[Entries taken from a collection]
Segment Open
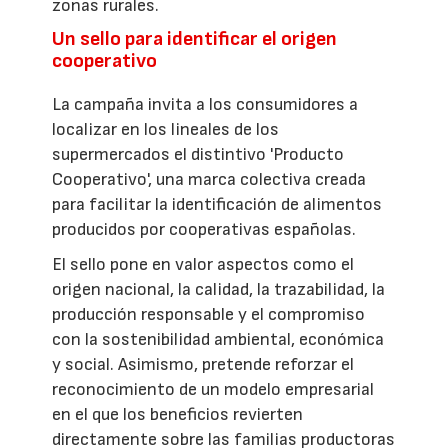
zonas rurales.
Un sello para identificar el origen
cooperativo
La campaña invita a los consumidores a
localizar en los lineales de los
supermercados el distintivo 'Producto
Cooperativo', una marca colectiva creada
para facilitar la identificación de alimentos
producidos por cooperativas españolas.
El sello pone en valor aspectos como el
origen nacional, la calidad, la trazabilidad, la
producción responsable y el compromiso
con la sostenibilidad ambiental, económica
y social. Asimismo, pretende reforzar el
reconocimiento de un modelo empresarial
en el que los beneficios revierten
directamente sobre las familias productoras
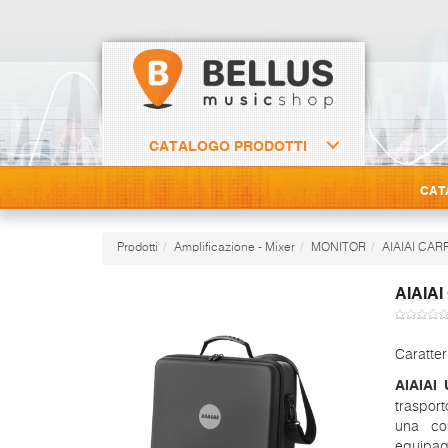
CATALOGO PRODOTTI
CAT
Prodotti
Amplificazione - Mixer
MONITOR
AIAIAI CAR
AIAIA
Caratter
AIAIAI
traspor
una co
equipag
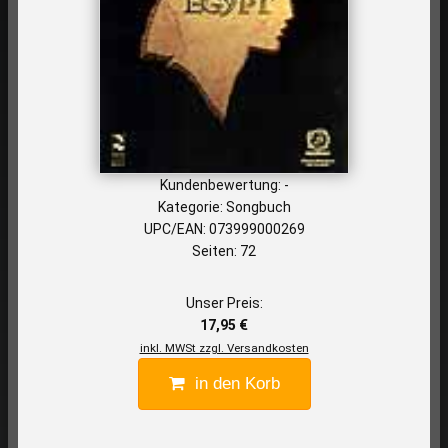
Kundenbewertung: -
Kategorie: Songbuch
UPC/EAN: 073999000269
Seiten: 72
Unser Preis:
17,95 €
inkl. MWSt zzgl. Versandkosten
in den Korb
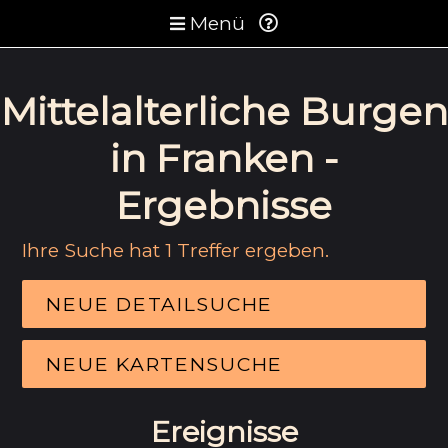
Menü
Mittelalterliche Burgen
in Franken -
Ergebnisse
Ihre Suche hat 1 Treffer ergeben.
NEUE DETAILSUCHE
NEUE KARTENSUCHE
Ereignisse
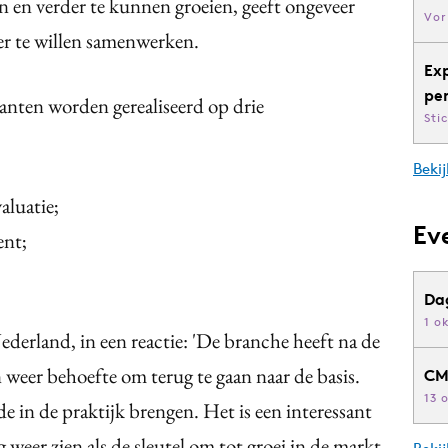
 en verder te kunnen groeien, geeft ongeveer
Vor
er te willen samenwerken.
Ex
pe
kanten worden gerealiseerd op drie
Sti
Bekij
aluatie;
Ev
ent;
Da
1 o
derland, in een reactie: 'De branche heeft na de
weer behoefte om terug te gaan naar de basis.
CM
13 
e in de praktijk brengen. Het is een interessant
weer zien als de sleutel om tot groei in de markt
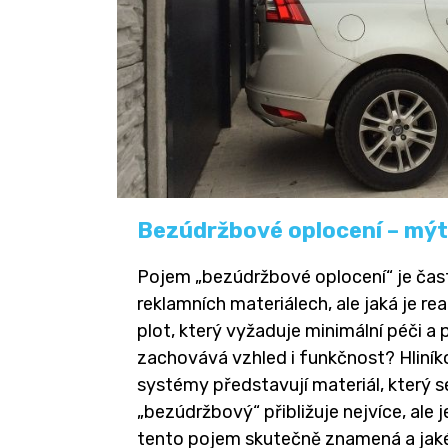
Bezúdržbové oplocení – mýt
Pojem „bezúdržbové oplocení“ je čas
reklamních materiálech, ale jaká je re
plot, který vyžaduje minimální péči a
zachovává vzhled i funkčnost? Hliník
systémy představují materiál, který s
„bezúdržbový“ přibližuje nejvíce, ale 
tento pojem skutečně znamená a jaké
Segment Closed
- _ABOUT THIS TASK_
Word for word, restate each line above, minus its pictures.

- _ANSWER AREA_
zonas rurales.
Un sello para identificar el origen
cooperativo
La campaña invita a los consumidores a
localizar en los lineales de los
supermercados el distintivo 'Producto
Cooperativo', una marca colectiva creada
para facilitar la identificación de alimentos
producidos por cooperativas españolas.
El sello pone en valor aspectos como el
origen nacional, la calidad, la trazabilidad, la
producción responsable y el compromiso
con la sostenibilidad ambiental, económica
y social. Asimismo, pretende reforzar el
reconocimiento de un modelo empresarial
en el que los beneficios revierten
directamente sobre las familias productoras
CATALOGO PRODOTTI
CAT
Prodotti
Amplificazione - Mixer
MONITOR
AIAIAI CAR
AIAIA
Caratter
AIAIAI
traspor
una co
equipag
Kundenbewertung: -
Kategorie: Songbuch
UPC/EAN: 073999000269
Seiten: 72
Unser Preis:
17,95 €
inkl. MWSt zzgl. Versandkosten
in den Korb
Menü
Mittelalterliche Burgen
in Franken -
Ergebnisse
Ihre Suche hat 1 Treffer ergeben.
NEUE DETAILSUCHE
NEUE KARTENSUCHE
Ereignisse
 en verder te kunnen groeien, geeft ongeveer
Vor
er te willen samenwerken.
Ex
pe
kanten worden gerealiseerd op drie
Sti
Bekij
aluatie;
Ev
ent;
Da
1 o
derland, in een reactie: 'De branche heeft na de
weer behoefte om terug te gaan naar de basis.
CM
13 
e in de praktijk brengen. Het is een interessant
weer zien als de sleutel om tot groei in de markt
Bezúdržbové oplocení – mýt
Pojem „bezúdržbové oplocení“ je čas
reklamních materiálech, ale jaká je re
plot, který vyžaduje minimální péči a
zachovává vzhled i funkčnost? Hliník
systémy představují materiál, který s
„bezúdržbový“ přibližuje nejvíce, ale 
tento pojem skutečně znamená a jaké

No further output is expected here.